NOAA has officially integrated data from Black Swift Technologies’ S0 Unmanned Aircraft System (UAS) into its operational Hurricane Analysis and Forecast System (HAFS), supporting hurricane and tropical storm forecasting.
Designed for operation within the marine boundary layer, the S0 UAS collects atmospheric and ocean-surface data from regions of storms that are difficult to access using crewed aircraft or satellites. Operating autonomously at altitudes as low as 20 to 30 feet above the ocean surface, the platform measures pressure, temperature, humidity, three-dimensional wind vectors, and sea surface temperatures.
According to Black Swift Technologies, integration of S0 UAS data into HAFS resulted in up to a 25% improvement in tropical storm forecasting and a 10% improvement in hurricane forecast accuracy.
The results were evaluated by NOAA’s Atlantic Oceanographic and Meteorological Laboratory (AOML) and the Cooperative Institute for Marine and Atmospheric Studies (CIMAS), which assessed the impact of S0 UAS deployments within hurricane eyewalls. Researchers incorporated measurements collected using the aircraft’s Multi-Hole Pressure Probe (MHPP) into retrospective HAFS analyses.
During the 2025 hurricane season, the S0 UAS recorded approximately two hours of flight time inside a hurricane and achieved a communications range of 247 miles.
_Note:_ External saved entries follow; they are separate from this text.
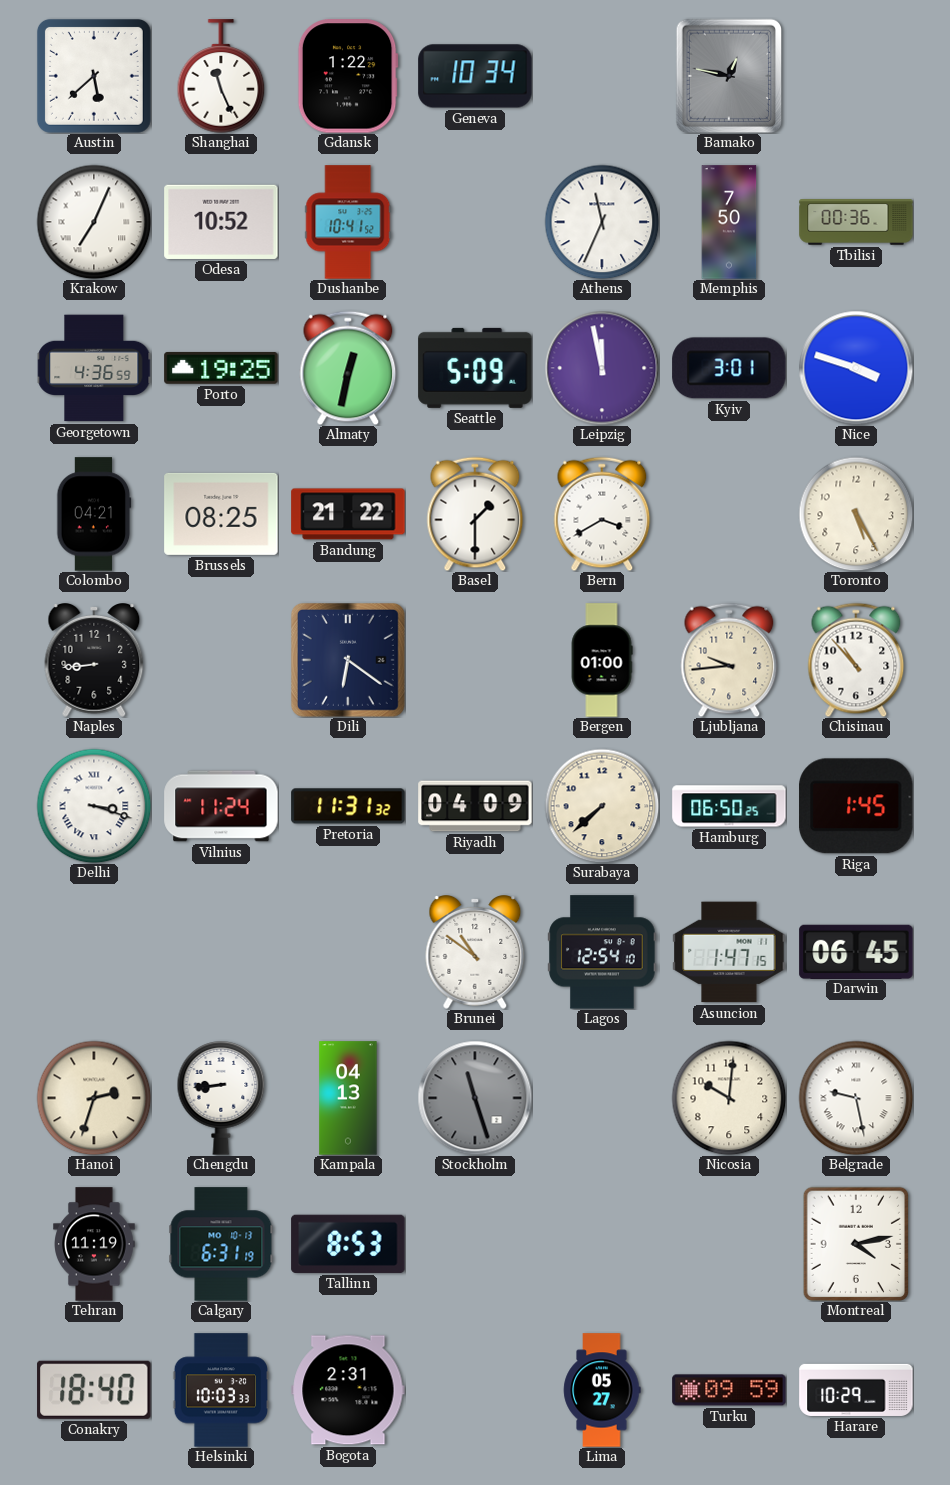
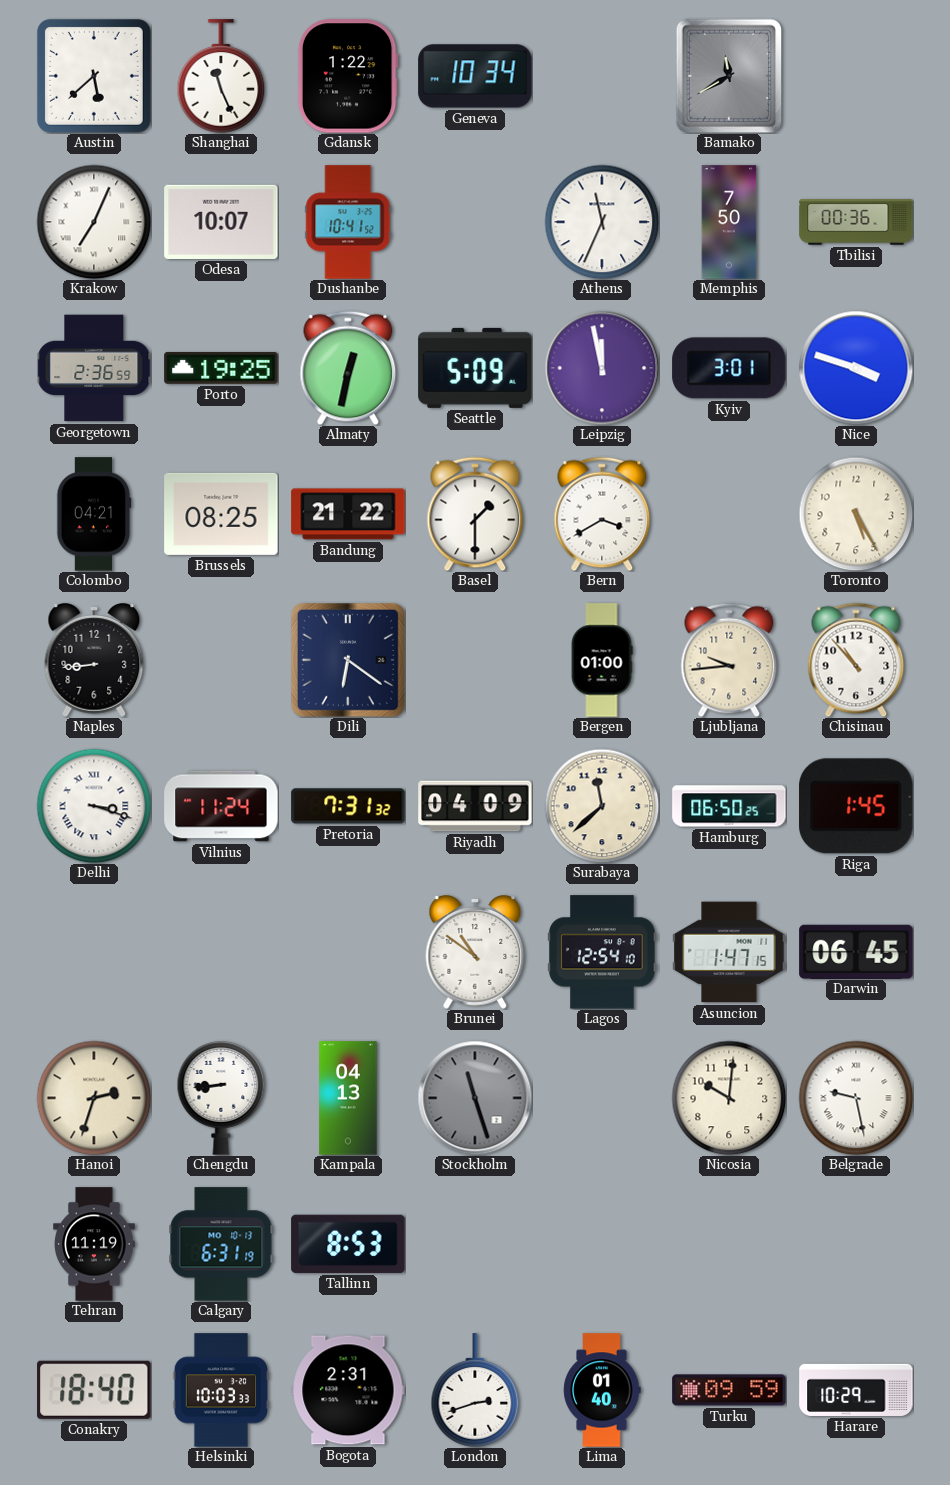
Bamako: 12:47 -> 11:40
Odesa: 10:52 -> 10:07
Georgetown: 4:36 -> 2:36
Pretoria: 11:31 -> 7:31
Surabaya: 7:38 -> 11:38
Montreal: 4:13 -> none
London: none -> 2:42
Lima: 05:27 -> 01:40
Black Swift Technologies claimed that the platform also became the first small Unmanned Aircraft System (sUAS) to capture video from inside a hurricane.

In early 2026, the company demonstrated multi-drone operations alongside NOAA aboard a P-3 Orion Hurricane Hunter aircraft, successfully launching multiple S0 UAS platforms while controlling several vehicles simultaneously from a single onboard station.
Black Swift Technologies stated that the capability supports longer-duration autonomous operations within storms and enables simultaneous data collection across multiple regions of a hurricane.